1. ## Image of line in complex plane

The question:

Find the image of the line x - y = 2 in the complex plane under the mapping w = iz - 1.

My solution:

$\displaystyle z = \frac{w + 1}{i}$

Let z = x + iy, w = a + ib

$\displaystyle \frac{(a + 1) + ib}{i} . \frac{-i}{-i}$

b - i(a + 1)

Equating real and imaginary parts,

x = b
y = (a + 1)

Sub into equation of the line:

b + (a + 1) = 2
b = 1 - a

Is this correct? Thanks.

2. Originally Posted by Glitch
The question:

Find the image of the line x - y = 2 in the complex plane under the mapping w = iz - 1.

My solution:

$\displaystyle z = \frac{w + 1}{i}$

Let z = x + iy, w = a + ib

$\displaystyle \frac{(a + 1) + ib}{i} . \frac{-i}{-i}$

b - i(a + 1)

Equating real and imaginary parts,

x = b
y = (a + 1)

Sub into equation of the line:

b + (a + 1) = 2
b = 1 - a

Is this correct? Thanks.
Yes your answer is correct also note that since the map is a Linear Fractional Transformation we know that it maps lines and circles to lines and circles.
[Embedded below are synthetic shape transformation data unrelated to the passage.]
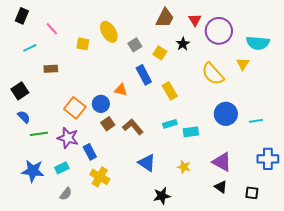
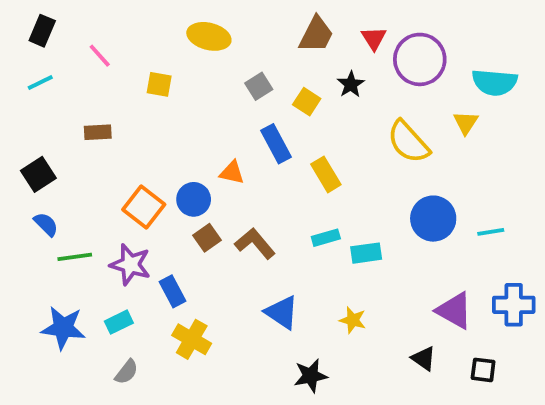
yellow ellipse: (109, 32) -> (209, 36), moved, turned -45
cyan line: (30, 48) -> (40, 82), moved
purple triangle: (222, 162) -> (454, 311), moved

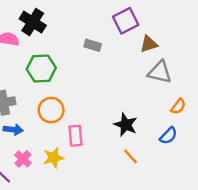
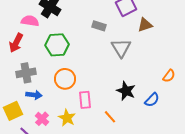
gray triangle: (160, 72) -> (121, 48), moved, turned 45
blue semicircle: (168, 136) -> (152, 100), moved
orange line: (131, 156) -> (110, 117), moved
yellow star: (53, 158) -> (67, 118), turned -30

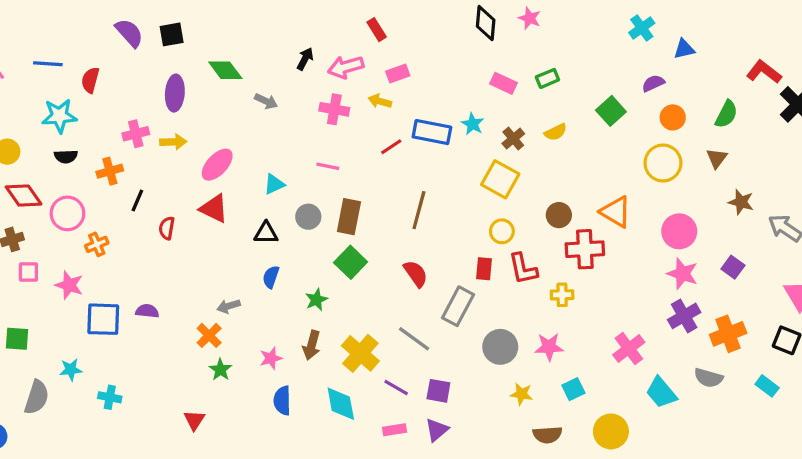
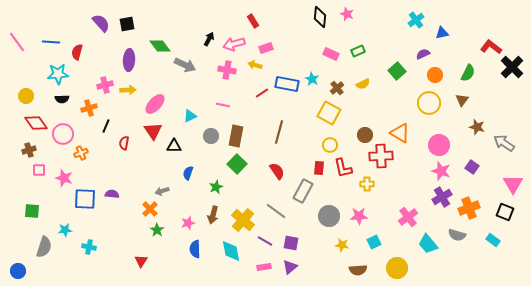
gray arrow: (266, 101) -> (185, 65), size x1.5
red triangle: (214, 209) -> (153, 131), turned 30
black triangle: (266, 233) -> (174, 146), moved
Since the transformation is not bounded it must map this line to another line so we really only need to transform two points and find the equation of the line.

$\displaystyle w(x,y)=iz-1=-(y+1)+ai$ this gives

$\displaystyle w(2,0)=(-1,2) \quad w(0,-2)=(1,0)$

using these two point gives

$\displaystyle y=-x+1\iff x+y=1$ which matches your answer!